Dedupe.io is built on top of dedupe, an open source Python library for accurate and scalable fuzzy matching, record deduplication, and entity-resolution. It was developed by Forest Gregg and Derek Eder, partners at DataMade and Dedupe.io LLC, to help clean up and make sense of the variety of messy and disjointed data they encountered while building and consulting on a wide variety of civic technology projects involving campaign finance data, elected officials, health indicators, and government budgets.

After launching the dedupe library, they realized there was a need for a tool that used the same approach, but was usable by non-developers. So they set out to build Dedupe.io as a robust, powerful, and easy to use online tool that anyone in any industry can use to clean up their data.


Dedupe.io is led by a team of dedicated and experienced engineers and data analysts. They have over a decade of experience working with, cleaning up, linking, and performing analysis on large datasets from public and private sectors.

Forest Gregg, Partner Forest works to find ways that information and information technology can help the people of Chicago recognize, understand, and address our shared challenges and opportunities. He has been trained as a sociologist – particularly in quantitative methods and urban sociology. The statistics and machine learning training is useful on projects like dedupe and usaddress; the urban sociology training is useful for projects like Chicago’s Million Dollar Blocks and Where to Buy.

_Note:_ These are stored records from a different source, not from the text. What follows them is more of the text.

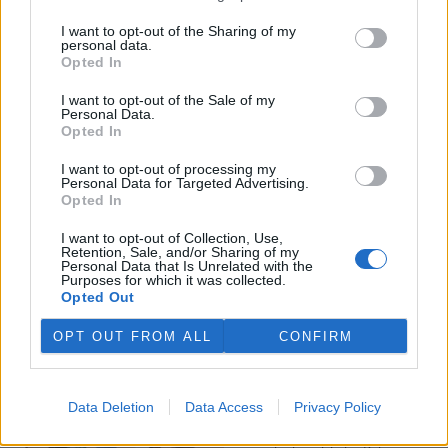
I want to opt-out of the Sharing of my
Veterináři v horku ošetřují více zvířat, ohrožení jsou psi
personal data.
se zploštělým čumákem
Opted In
6.8.2026 15:15 (
ČTK
)
Veterináři v současných
I want to opt-out of the Sale of my
Personal Data.
vedrech ošetřují více zvířat.
Opted In
Mezi nejrizikovější skupiny
podle nich patří plemena psů s
I want to opt-out of processing my
krátkou lebkou a zploštělým
Personal Data for Targeted Advertising.
čumákem, jako jsou například mopsi nebo buldočci, starší jedinci a
Opted In
zvířata se srdečním onemocněním. Jejich majitelé pro ně
vyhledávají veterinární ošetření nejčastěji kvůli přehřátí organismu,
I want to opt-out of Collection, Use,
dehydrataci nebo kolapsu. ČTK to sdělila viceprezidentka Komory
Retention, Sale, and/or Sharing of my
veterinárních lékařů ČR Kateřina Valdhans.
Personal Data that Is Unrelated with the
Purposes for which it was collected.
Opted Out
Do Prahy dorazili jezdci cyklistické štafety, míří na
konferenci o klimatu
OPT OUT FROM ALL
CONFIRM
6.8.2026 15:08 | PRAHA (
ČTK
)
Diskuse: 2
Do Prahy dnes dorazili jezdci
Data Deletion
Data Access
Privacy Policy
mezinárodní cyklistické štafety
COP Bike Ride. Účastníci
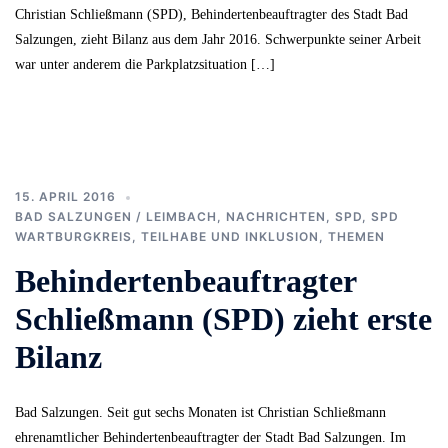
Christian Schließmann (SPD), Behindertenbeauftragter des Stadt Bad
Salzungen, zieht Bilanz aus dem Jahr 2016. Schwerpunkte seiner Arbeit
war unter anderem die Parkplatzsituation […]
15. APRIL 2016
BAD SALZUNGEN / LEIMBACH
,
NACHRICHTEN
,
SPD
,
SPD
WARTBURGKREIS
,
TEILHABE UND INKLUSION
,
THEMEN
Behindertenbeauftragter
Schließmann (SPD) zieht erste
Bilanz
Bad Salzungen. Seit gut sechs Monaten ist Christian Schließmann
ehrenamtlicher Behindertenbeauftragter der Stadt Bad Salzungen. Im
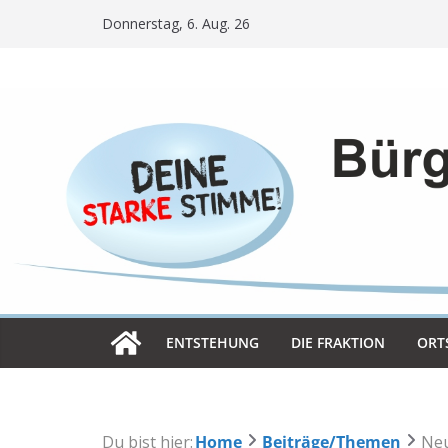
Skip
Donnerstag, 6. Aug. 26
to
content
ENT­STE­HUNG
DIE FRAK­TION
ORT­
Du bist hier:
Home
Beiträge/Themen
Neu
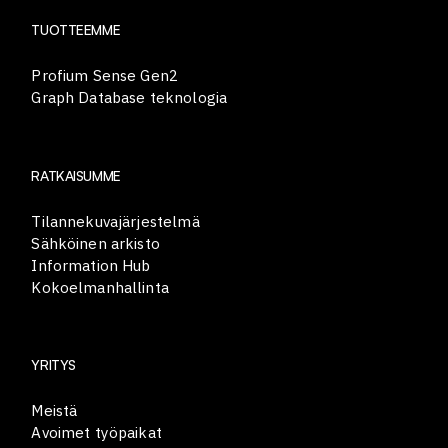
TUOTTEEMME
Profium Sense Gen2
Graph Database teknologia
RATKAISUMME
Tilannekuvajärjestelmä
Sähköinen arkisto
Information Hub
Kokoelmanhallinta
YRITYS
Meistä
Avoimet työpaikat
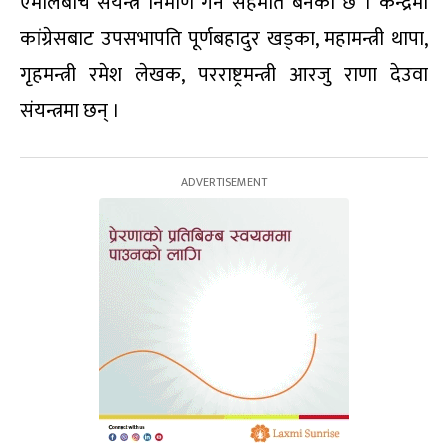
एमालेबीच संयन्त्र निर्माण गर्ने सहमति बनेको छ । केन्द्रमा
कांग्रेसबाट उपसभापति पूर्णबहादुर खड्का, महामन्त्री थापा,
गृहमन्त्री रमेश लेखक, परराष्ट्रमन्त्री आरजु राणा देउवा
संयन्त्रमा छन् ।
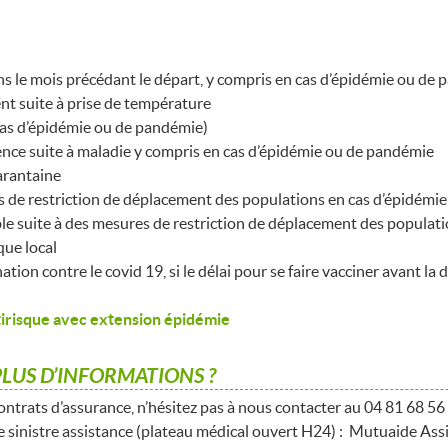
s le mois précédant le départ, y compris en cas d’épidémie ou de
t suite à prise de température
cas d’épidémie ou de pandémie)
ence suite à maladie y compris en cas d’épidémie ou de pandémie
uarantaine
s de restriction de déplacement des populations en cas d’épidémi
ible suite à des mesures de restriction de déplacement des popula
que local
ion contre le covid 19, si le délai pour se faire vacciner avant la 
tirisque avec extension épidémie
PLUS D’INFORMATIONS ?
ontrats d’assurance, n’hésitez pas à nous contacter au 04 81 68 56
 sinistre assistance (plateau médical ouvert H24) : Mutuaide Ass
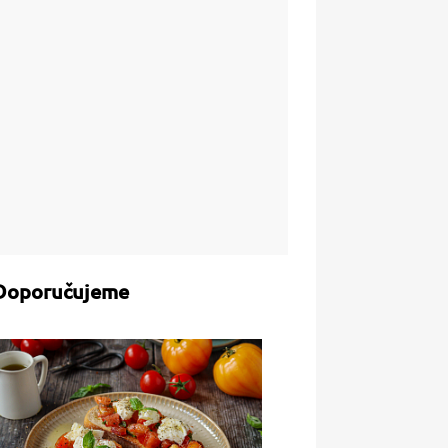
Doporučujeme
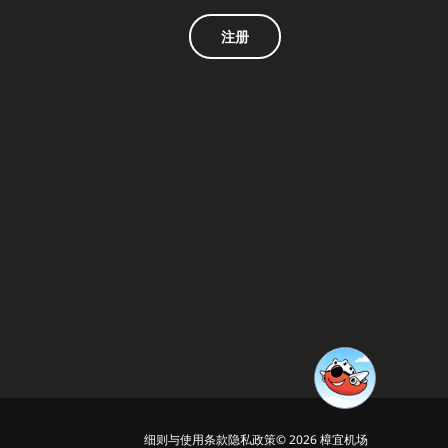
注册
细则与使用条款
隐私政策
© 2026 樟宜机场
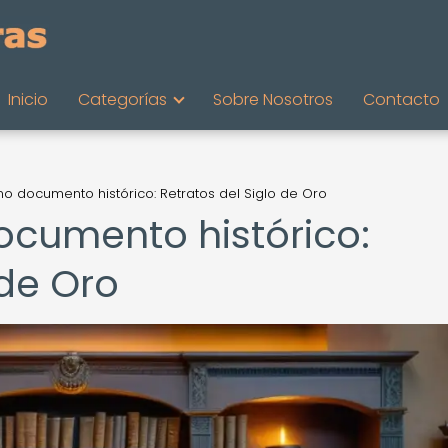
Inicio
Categorías
Sobre Nosotros
Contacto
o documento histórico: Retratos del Siglo de Oro
cumento histórico:
 de Oro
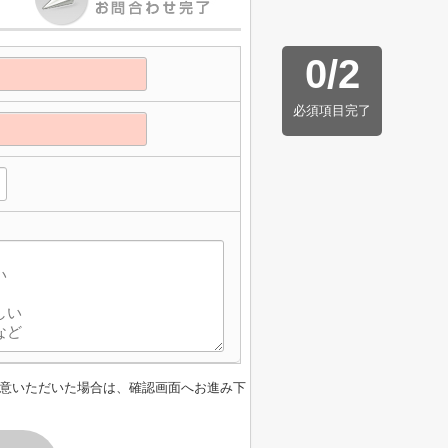
0
/
2
必須項目完了
意いただいた場合は、確認画面へお進み下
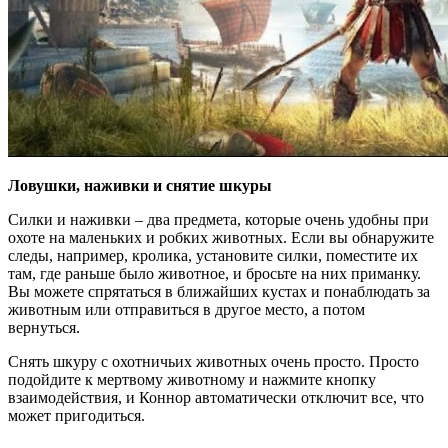
Ловушки, наживки и снятие шкуры
Силки и наживки – два предмета, которые очень удобны при
охоте на маленьких и робких животных. Если вы обнаружите
следы, например, кролика, установите силки, поместите их
там, где раньше было животное, и бросьте на них приманку.
Вы можете спрятаться в ближайших кустах и понаблюдать за
животным или отправиться в другое место, а потом
вернуться.
Снять шкуру с охотничьих животных очень просто. Просто
подойдите к мертвому животному и нажмите кнопку
взаимодействия, и Коннор автоматически отключит все, что
может пригодиться.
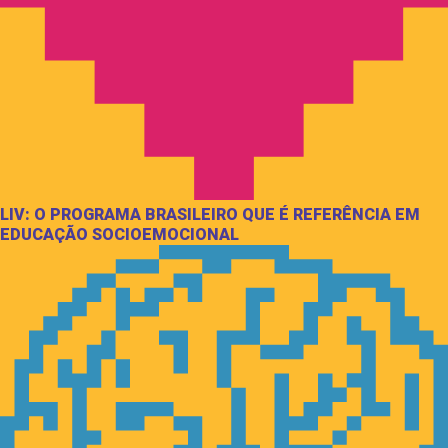
LIV: O PROGRAMA BRASILEIRO QUE É REFERÊNCIA EM
EDUCAÇÃO SOCIOEMOCIONAL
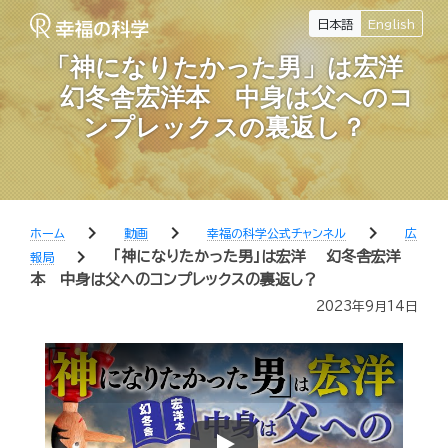
日本語
English
「神になりたかった男」は宏洋
幻冬舎宏洋本 中身は父へのコ
ンプレックスの裏返し？
chevron_right
chevron_right
chevron_right
ホーム
動画
幸福の科学公式チャンネル
広
chevron_right
「神になりたかった男」は宏洋 幻冬舎宏洋
報局
本 中身は父へのコンプレックスの裏返し？
2023年9月14日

Derek Eder, Partner Derek is an entrepreneur, technologist, organizer and one of the leaders of the civic tech community in Chicago. He is founder and partner at DataMade and the lead organizer for Chi Hack Night, Chicago’s premier weekly event for building, sharing and learning about civic tech. Derek has been building websites in Chicago since 2006 and building up the Chicago civic tech community since 2011. Over the years, Derek has built and collaborated dozens of civic projects including Chicago Lobbyists, ClearStreets, 2nd City Zoning, Look at Cook, Large Lots, MyReps and Is There Sewage in the Chicago River.

Hannah Cushman, Lead Developer Hannah is a wayward journalist turned software developer. She cut her teeth on public life in mid-Missouri, covering municipal economic development (ask her about enterprise zones) and elections. An alumna of the Missouri School of Journalism and a veteran of the Associated Press, Hannah remains deeply interested in how information is consumed, shared, and acted upon. At DataMade, she loves projects that derive meaning from data, both narratively like Justice Divided, and practically, like Dedupe.io. She’s also devoted to documenting of common patterns and commenting clever functions. In her spare time, Hannah enjoys pondering particle physics, eating just about anything, and simply existing in the Lincoln Square apartment she shares with her fiancé, plants, and three cats.